**Problem statement**. Reprint every line of the data, keeping each character intact.

**Material provided**.
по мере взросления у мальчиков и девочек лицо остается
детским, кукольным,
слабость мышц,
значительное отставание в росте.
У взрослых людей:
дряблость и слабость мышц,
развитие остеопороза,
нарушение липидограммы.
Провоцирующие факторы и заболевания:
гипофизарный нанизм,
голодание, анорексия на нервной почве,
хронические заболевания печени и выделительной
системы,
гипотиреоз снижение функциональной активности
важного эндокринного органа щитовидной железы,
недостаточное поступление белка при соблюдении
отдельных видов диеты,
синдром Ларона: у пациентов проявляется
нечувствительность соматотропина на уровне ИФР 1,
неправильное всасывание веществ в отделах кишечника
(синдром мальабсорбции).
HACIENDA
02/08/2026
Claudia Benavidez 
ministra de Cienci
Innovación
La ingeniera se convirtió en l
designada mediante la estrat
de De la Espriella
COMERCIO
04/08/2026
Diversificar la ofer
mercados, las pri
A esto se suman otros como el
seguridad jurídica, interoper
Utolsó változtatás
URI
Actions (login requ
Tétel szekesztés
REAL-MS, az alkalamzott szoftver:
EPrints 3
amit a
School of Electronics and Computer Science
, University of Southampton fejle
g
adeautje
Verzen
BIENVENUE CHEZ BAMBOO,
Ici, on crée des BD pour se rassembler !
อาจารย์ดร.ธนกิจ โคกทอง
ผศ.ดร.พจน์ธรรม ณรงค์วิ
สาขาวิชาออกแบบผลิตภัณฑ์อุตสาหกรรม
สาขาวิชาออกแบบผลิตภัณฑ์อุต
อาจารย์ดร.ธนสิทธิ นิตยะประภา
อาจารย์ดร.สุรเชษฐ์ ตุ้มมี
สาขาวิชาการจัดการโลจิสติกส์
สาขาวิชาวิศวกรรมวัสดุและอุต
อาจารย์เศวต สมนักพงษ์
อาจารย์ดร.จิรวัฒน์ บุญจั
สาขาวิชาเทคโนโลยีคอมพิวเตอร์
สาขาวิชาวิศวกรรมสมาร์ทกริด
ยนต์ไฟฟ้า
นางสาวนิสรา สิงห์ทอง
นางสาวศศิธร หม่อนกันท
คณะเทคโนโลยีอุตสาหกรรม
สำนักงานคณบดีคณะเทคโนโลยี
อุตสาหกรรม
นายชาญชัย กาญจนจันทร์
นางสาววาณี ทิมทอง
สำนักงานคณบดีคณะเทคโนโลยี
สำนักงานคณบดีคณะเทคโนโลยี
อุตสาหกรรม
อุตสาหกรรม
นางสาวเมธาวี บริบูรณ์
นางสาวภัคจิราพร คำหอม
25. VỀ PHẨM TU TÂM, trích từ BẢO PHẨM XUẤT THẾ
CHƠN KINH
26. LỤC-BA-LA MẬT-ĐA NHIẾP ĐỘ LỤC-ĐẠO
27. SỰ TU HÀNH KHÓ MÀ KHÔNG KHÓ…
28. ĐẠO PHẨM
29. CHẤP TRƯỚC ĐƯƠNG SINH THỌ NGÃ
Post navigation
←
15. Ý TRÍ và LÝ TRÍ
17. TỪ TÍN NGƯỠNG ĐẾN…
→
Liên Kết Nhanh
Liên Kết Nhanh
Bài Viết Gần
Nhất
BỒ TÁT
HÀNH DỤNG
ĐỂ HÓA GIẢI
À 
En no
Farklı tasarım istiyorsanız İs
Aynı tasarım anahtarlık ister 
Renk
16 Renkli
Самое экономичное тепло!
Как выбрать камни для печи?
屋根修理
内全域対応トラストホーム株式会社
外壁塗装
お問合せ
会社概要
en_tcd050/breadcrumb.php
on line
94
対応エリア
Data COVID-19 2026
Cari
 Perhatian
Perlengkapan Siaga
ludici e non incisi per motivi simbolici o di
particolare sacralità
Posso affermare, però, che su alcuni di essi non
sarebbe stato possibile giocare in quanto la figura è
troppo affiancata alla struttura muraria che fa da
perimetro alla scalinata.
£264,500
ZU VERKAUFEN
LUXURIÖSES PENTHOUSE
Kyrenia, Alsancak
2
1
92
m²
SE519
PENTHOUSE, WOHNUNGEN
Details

**Reply**.
по мере взросления у мальчиков и девочек лицо остается
детским, кукольным,
слабость мышц,
значительное отставание в росте.
У взрослых людей:
дряблость и слабость мышц,
развитие остеопороза,
нарушение липидограммы.
Провоцирующие факторы и заболевания:
гипофизарный нанизм,
голодание, анорексия на нервной почве,
хронические заболевания печени и выделительной
системы,
гипотиреоз снижение функциональной активности
важного эндокринного органа щитовидной железы,
недостаточное поступление белка при соблюдении
отдельных видов диеты,
синдром Ларона: у пациентов проявляется
нечувствительность соматотропина на уровне ИФР 1,
неправильное всасывание веществ в отделах кишечника
(синдром мальабсорбции).
HACIENDA
02/08/2026
Claudia Benavidez 
ministra de Cienci
Innovación
La ingeniera se convirtió en l
designada mediante la estrat
de De la Espriella
COMERCIO
04/08/2026
Diversificar la ofer
mercados, las pri
A esto se suman otros como el
seguridad jurídica, interoper
Utolsó változtatás
URI
Actions (login requ
Tétel szekesztés
REAL-MS, az alkalamzott szoftver:
EPrints 3
amit a
School of Electronics and Computer Science
, University of Southampton fejle
g
adeautje
Verzen
BIENVENUE CHEZ BAMBOO,
Ici, on crée des BD pour se rassembler !
อาจารย์ดร.ธนกิจ โคกทอง
ผศ.ดร.พจน์ธรรม ณรงค์วิ
สาขาวิชาออกแบบผลิตภัณฑ์อุตสาหกรรม
สาขาวิชาออกแบบผลิตภัณฑ์อุต
อาจารย์ดร.ธนสิทธิ นิตยะประภา
อาจารย์ดร.สุรเชษฐ์ ตุ้มมี
สาขาวิชาการจัดการโลจิสติกส์
สาขาวิชาวิศวกรรมวัสดุและอุต
อาจารย์เศวต สมนักพงษ์
อาจารย์ดร.จิรวัฒน์ บุญจั
สาขาวิชาเทคโนโลยีคอมพิวเตอร์
สาขาวิชาวิศวกรรมสมาร์ทกริด
ยนต์ไฟฟ้า
นางสาวนิสรา สิงห์ทอง
นางสาวศศิธร หม่อนกันท
คณะเทคโนโลยีอุตสาหกรรม
สำนักงานคณบดีคณะเทคโนโลยี
อุตสาหกรรม
นายชาญชัย กาญจนจันทร์
นางสาววาณี ทิมทอง
สำนักงานคณบดีคณะเทคโนโลยี
สำนักงานคณบดีคณะเทคโนโลยี
อุตสาหกรรม
อุตสาหกรรม
นางสาวเมธาวี บริบูรณ์
นางสาวภัคจิราพร คำหอม
25. VỀ PHẨM TU TÂM, trích từ BẢO PHẨM XUẤT THẾ
CHƠN KINH
26. LỤC-BA-LA MẬT-ĐA NHIẾP ĐỘ LỤC-ĐẠO
27. SỰ TU HÀNH KHÓ MÀ KHÔNG KHÓ…
28. ĐẠO PHẨM
29. CHẤP TRƯỚC ĐƯƠNG SINH THỌ NGÃ
Post navigation
←
15. Ý TRÍ và LÝ TRÍ
17. TỪ TÍN NGƯỠNG ĐẾN…
→
Liên Kết Nhanh
Liên Kết Nhanh
Bài Viết Gần
Nhất
BỒ TÁT
HÀNH DỤNG
ĐỂ HÓA GIẢI
À 
En no
Farklı tasarım istiyorsanız İs
Aynı tasarım anahtarlık ister 
Renk
16 Renkli
Самое экономичное тепло!
Как выбрать камни для печи?
屋根修理
内全域対応トラストホーム株式会社
外壁塗装
お問合せ
会社概要
en_tcd050/breadcrumb.php
on line
94
対応エリア
Data COVID-19 2026
Cari
 Perhatian
Perlengkapan Siaga
ludici e non incisi per motivi simbolici o di
particolare sacralità
Posso affermare, però, che su alcuni di essi non
sarebbe stato possibile giocare in quanto la figura è
troppo affiancata alla struttura muraria che fa da
perimetro alla scalinata.
£264,500
ZU VERKAUFEN
LUXURIÖSES PENTHOUSE
Kyrenia, Alsancak
2
1
92
m²
SE519
PENTHOUSE, WOHNUNGEN
Details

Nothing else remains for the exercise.